▸ Activity
Among the entries below, take the line with "Gianni Ciardo" and the line with "quegli anni, intratterrà", and output them and every line between them exactly, with nothing else.

▸ Record extracts
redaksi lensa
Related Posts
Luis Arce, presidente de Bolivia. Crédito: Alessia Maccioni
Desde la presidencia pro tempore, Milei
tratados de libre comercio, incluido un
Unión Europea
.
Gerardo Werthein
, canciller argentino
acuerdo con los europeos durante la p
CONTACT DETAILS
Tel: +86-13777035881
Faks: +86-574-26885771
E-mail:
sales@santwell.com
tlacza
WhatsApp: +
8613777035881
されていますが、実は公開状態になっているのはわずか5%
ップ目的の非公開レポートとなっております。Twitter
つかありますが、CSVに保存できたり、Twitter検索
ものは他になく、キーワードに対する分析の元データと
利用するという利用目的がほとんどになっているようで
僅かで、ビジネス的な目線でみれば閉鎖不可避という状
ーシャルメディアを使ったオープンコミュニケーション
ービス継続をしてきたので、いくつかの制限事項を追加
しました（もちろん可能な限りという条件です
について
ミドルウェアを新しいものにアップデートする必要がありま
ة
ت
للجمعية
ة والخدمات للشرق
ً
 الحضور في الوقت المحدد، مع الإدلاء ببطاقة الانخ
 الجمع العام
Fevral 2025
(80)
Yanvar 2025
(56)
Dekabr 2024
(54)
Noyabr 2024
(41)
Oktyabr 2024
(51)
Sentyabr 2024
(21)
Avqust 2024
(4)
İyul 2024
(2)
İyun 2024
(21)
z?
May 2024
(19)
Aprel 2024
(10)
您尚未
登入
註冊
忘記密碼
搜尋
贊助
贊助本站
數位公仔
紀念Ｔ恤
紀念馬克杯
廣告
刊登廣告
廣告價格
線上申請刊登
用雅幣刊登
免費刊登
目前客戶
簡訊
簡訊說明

...

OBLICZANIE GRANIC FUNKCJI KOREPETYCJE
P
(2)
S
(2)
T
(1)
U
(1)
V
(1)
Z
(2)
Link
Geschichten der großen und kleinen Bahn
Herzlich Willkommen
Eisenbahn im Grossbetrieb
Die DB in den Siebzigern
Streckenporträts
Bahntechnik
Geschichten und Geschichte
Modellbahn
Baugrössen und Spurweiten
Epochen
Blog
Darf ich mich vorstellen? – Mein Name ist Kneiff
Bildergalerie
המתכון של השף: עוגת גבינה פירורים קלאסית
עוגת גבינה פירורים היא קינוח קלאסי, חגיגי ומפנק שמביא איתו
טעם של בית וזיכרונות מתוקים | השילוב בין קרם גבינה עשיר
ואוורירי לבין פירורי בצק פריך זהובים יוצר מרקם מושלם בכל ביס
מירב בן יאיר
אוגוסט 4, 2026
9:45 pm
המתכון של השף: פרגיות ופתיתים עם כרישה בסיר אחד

==

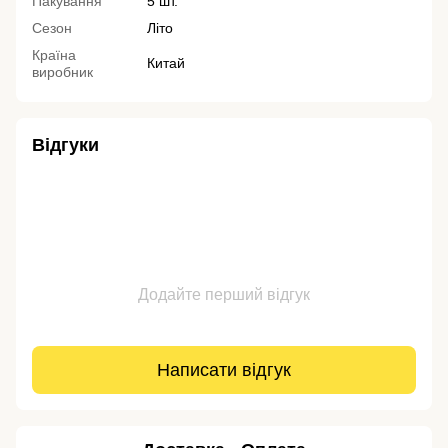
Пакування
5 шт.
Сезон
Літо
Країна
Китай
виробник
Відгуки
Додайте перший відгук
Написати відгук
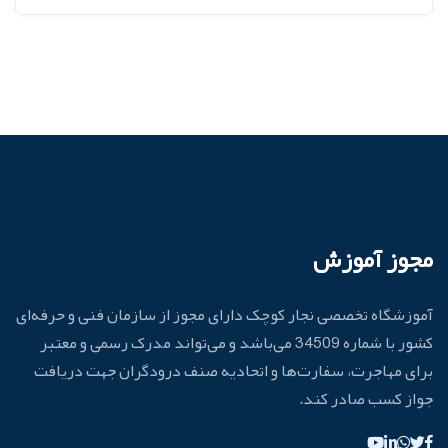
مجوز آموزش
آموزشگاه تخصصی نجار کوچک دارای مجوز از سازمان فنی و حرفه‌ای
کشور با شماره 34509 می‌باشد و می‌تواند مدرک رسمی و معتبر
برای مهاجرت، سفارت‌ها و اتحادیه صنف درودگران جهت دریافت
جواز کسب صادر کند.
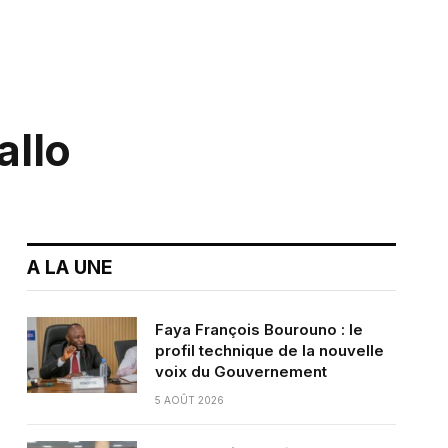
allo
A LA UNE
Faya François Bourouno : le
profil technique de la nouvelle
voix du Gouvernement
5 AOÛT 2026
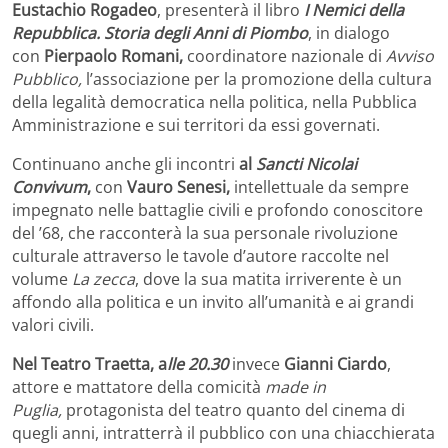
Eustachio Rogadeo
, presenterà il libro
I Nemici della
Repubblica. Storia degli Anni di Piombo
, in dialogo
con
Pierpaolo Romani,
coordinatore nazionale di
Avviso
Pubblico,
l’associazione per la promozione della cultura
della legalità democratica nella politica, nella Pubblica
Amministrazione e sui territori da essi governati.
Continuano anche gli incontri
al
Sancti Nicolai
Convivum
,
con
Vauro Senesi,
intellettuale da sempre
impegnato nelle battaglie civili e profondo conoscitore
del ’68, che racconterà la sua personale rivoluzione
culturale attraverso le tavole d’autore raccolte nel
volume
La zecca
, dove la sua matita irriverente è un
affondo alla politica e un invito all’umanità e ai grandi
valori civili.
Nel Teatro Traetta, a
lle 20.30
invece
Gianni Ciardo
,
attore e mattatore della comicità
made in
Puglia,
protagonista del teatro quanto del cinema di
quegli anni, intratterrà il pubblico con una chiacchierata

▸ Your response
Gianni Ciardo
,
attore e mattatore della comicità
made in
Puglia,
protagonista del teatro quanto del cinema di
quegli anni, intratterrà il pubblico con una chiacchierata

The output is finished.